[[ ENTRIES PROVIDED open ]]
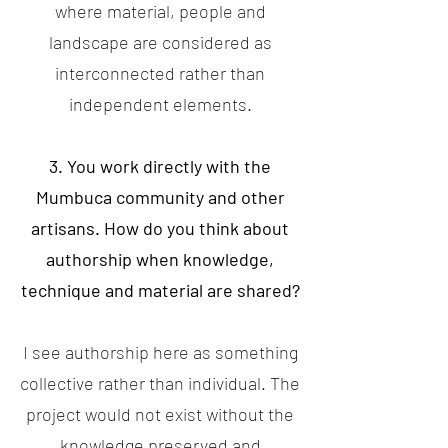
where material, people and
landscape are considered as
interconnected rather than
independent elements.
3. You work directly with the
Mumbuca community and other
artisans. How do you think about
authorship when knowledge,
technique and material are shared?
I see authorship here as something
collective rather than individual. The
project would not exist without the
knowledge preserved and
[[ ENTRIES PROVIDED closed ]]
WHAT YOU SHOULD DO
Find each line in the material above that carries the string "rather", and copy it.

YOUR RESPONSE
interconnected rather than
collective rather than individual. The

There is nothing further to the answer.